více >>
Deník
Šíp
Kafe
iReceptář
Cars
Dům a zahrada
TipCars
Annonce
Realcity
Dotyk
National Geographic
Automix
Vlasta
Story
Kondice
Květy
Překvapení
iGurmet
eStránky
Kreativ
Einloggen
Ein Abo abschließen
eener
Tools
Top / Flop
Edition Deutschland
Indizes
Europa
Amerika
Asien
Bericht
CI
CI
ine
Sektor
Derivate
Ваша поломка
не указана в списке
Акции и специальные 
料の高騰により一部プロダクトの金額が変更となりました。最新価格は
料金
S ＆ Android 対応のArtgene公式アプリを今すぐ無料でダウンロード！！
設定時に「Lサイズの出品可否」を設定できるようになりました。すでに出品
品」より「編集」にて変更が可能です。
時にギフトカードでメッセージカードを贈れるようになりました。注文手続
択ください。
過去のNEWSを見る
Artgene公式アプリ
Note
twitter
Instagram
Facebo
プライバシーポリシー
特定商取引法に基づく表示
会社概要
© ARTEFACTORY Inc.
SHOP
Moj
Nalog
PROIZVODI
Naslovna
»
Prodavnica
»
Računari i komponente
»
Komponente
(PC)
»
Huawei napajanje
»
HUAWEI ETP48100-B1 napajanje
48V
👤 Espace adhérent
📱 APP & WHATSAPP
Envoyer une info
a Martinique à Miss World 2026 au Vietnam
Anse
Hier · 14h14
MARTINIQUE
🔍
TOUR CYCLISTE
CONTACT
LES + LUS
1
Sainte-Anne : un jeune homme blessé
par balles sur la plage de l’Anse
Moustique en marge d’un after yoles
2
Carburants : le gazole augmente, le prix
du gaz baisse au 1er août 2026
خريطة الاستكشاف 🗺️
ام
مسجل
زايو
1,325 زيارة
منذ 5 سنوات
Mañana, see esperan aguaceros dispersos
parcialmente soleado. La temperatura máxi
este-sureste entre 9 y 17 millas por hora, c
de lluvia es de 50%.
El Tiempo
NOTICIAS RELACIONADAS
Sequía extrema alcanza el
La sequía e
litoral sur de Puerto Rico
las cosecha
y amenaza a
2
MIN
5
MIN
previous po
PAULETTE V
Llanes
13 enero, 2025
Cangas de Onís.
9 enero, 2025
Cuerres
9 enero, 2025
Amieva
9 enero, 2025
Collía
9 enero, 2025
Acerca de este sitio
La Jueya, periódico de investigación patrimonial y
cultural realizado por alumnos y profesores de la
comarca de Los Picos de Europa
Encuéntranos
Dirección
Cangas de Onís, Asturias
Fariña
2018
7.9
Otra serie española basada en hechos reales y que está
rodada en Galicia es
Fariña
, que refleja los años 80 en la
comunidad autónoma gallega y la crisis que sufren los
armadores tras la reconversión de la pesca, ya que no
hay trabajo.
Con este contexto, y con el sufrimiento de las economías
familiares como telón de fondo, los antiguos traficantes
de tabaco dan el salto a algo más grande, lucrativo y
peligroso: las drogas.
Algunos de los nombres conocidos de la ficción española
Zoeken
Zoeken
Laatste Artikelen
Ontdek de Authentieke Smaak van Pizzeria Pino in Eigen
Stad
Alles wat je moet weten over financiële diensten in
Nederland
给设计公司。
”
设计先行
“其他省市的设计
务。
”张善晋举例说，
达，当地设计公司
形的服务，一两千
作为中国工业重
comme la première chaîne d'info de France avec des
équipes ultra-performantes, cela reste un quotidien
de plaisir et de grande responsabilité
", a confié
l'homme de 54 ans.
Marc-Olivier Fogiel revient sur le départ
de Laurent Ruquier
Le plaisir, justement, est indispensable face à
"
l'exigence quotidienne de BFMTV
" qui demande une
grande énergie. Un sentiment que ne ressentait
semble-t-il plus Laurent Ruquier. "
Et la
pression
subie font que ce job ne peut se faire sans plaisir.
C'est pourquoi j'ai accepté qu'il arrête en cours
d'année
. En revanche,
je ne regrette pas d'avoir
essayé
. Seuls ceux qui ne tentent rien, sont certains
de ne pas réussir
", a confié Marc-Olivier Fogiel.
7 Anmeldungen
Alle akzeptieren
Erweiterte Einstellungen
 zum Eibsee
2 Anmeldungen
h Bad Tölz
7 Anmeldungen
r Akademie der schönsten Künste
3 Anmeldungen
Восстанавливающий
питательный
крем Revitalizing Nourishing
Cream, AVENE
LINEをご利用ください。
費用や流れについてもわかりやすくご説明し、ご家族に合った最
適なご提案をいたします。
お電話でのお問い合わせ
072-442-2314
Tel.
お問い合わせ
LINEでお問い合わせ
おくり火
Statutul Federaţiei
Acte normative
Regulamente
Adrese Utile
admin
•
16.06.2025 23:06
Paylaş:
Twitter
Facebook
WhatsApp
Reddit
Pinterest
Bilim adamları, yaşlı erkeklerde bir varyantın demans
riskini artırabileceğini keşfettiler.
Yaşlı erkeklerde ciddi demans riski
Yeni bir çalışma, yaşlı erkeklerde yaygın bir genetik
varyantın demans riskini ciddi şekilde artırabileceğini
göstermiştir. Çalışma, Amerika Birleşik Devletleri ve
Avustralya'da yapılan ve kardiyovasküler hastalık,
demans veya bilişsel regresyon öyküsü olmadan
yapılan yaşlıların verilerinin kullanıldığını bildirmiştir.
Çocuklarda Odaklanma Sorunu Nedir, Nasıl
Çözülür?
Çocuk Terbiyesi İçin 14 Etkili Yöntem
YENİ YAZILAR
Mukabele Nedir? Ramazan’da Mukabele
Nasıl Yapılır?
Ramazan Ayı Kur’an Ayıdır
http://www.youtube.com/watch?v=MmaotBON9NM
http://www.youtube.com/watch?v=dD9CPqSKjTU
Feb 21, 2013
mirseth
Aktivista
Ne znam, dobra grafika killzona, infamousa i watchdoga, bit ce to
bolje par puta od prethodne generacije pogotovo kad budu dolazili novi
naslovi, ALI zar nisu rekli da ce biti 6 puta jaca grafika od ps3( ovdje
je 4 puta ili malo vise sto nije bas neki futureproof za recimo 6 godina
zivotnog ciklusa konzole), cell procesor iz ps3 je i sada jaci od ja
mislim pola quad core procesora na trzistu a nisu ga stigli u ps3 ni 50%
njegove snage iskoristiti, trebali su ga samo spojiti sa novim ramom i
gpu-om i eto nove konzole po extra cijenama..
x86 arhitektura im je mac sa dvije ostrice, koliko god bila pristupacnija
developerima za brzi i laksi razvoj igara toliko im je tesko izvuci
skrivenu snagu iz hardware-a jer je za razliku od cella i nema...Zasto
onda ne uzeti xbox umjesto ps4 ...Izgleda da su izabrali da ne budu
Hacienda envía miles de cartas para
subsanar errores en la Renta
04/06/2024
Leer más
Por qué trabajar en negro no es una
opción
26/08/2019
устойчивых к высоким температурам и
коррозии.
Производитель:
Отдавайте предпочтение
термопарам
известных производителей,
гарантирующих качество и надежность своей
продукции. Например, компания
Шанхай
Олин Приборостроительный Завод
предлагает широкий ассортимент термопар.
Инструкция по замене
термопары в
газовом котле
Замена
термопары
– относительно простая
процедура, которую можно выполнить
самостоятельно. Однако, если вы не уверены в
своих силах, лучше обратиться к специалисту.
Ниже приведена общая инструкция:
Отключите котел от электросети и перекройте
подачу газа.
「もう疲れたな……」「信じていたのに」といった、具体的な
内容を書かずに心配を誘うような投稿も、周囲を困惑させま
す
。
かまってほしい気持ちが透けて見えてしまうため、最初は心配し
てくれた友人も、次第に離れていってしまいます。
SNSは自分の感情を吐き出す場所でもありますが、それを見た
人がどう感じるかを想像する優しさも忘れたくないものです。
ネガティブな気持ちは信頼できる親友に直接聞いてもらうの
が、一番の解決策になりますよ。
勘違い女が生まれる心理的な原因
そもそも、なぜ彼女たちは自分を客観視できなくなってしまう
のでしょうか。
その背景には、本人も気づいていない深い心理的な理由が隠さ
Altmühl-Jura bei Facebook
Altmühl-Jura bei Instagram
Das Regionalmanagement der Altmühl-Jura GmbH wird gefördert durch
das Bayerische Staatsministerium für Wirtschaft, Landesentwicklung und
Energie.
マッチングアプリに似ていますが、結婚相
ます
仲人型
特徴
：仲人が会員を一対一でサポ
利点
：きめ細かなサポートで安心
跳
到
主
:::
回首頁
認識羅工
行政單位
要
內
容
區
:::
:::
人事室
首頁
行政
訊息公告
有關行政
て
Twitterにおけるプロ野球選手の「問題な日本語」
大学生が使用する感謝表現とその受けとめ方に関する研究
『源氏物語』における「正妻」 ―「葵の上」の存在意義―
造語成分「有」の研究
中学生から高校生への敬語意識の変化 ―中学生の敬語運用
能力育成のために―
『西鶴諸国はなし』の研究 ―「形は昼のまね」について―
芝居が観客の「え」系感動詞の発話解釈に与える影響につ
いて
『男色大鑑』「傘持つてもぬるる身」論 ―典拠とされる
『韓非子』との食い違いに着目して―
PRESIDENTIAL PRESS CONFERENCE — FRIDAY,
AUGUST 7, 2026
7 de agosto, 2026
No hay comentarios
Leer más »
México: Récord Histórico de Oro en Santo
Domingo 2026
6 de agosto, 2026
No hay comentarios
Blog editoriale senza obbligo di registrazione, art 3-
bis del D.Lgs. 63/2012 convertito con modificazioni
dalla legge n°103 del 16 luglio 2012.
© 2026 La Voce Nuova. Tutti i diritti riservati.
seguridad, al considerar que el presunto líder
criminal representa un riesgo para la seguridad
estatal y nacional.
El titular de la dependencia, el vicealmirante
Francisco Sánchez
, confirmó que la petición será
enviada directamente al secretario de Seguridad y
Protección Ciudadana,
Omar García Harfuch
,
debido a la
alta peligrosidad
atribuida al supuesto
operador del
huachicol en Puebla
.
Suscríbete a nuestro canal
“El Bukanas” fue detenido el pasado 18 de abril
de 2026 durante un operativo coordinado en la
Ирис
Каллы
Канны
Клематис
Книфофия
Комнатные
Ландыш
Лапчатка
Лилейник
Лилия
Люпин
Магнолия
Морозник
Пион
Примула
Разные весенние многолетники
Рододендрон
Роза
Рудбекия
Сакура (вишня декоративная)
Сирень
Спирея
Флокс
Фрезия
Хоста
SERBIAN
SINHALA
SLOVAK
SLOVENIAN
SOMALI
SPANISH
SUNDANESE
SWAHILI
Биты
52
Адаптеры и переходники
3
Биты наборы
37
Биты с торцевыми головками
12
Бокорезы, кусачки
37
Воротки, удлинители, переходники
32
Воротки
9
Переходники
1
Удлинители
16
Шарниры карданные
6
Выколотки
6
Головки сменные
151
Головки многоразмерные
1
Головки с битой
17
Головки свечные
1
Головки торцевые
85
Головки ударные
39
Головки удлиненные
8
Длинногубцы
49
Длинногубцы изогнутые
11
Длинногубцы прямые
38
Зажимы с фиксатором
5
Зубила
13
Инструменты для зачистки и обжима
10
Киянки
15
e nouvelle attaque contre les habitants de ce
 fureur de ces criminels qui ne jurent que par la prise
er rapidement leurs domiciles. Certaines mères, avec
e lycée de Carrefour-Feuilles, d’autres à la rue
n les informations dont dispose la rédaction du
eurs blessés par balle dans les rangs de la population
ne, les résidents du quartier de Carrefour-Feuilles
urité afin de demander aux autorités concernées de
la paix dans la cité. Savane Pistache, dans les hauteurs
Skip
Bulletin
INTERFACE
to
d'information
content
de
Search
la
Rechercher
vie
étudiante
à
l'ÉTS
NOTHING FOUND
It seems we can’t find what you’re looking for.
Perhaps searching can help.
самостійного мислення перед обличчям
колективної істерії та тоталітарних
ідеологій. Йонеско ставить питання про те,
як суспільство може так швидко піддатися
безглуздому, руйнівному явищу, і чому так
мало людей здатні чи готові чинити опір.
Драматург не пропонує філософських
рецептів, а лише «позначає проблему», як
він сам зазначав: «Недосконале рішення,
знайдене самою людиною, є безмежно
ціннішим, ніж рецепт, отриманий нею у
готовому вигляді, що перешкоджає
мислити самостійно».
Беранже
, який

> **TRY IT**: In the listing above, find each line with the word "Amerika" and return it.

> **PROBLEM SOLUTION**:
Amerika
göstermiştir. Çalışma, Amerika Birleşik Devletleri ve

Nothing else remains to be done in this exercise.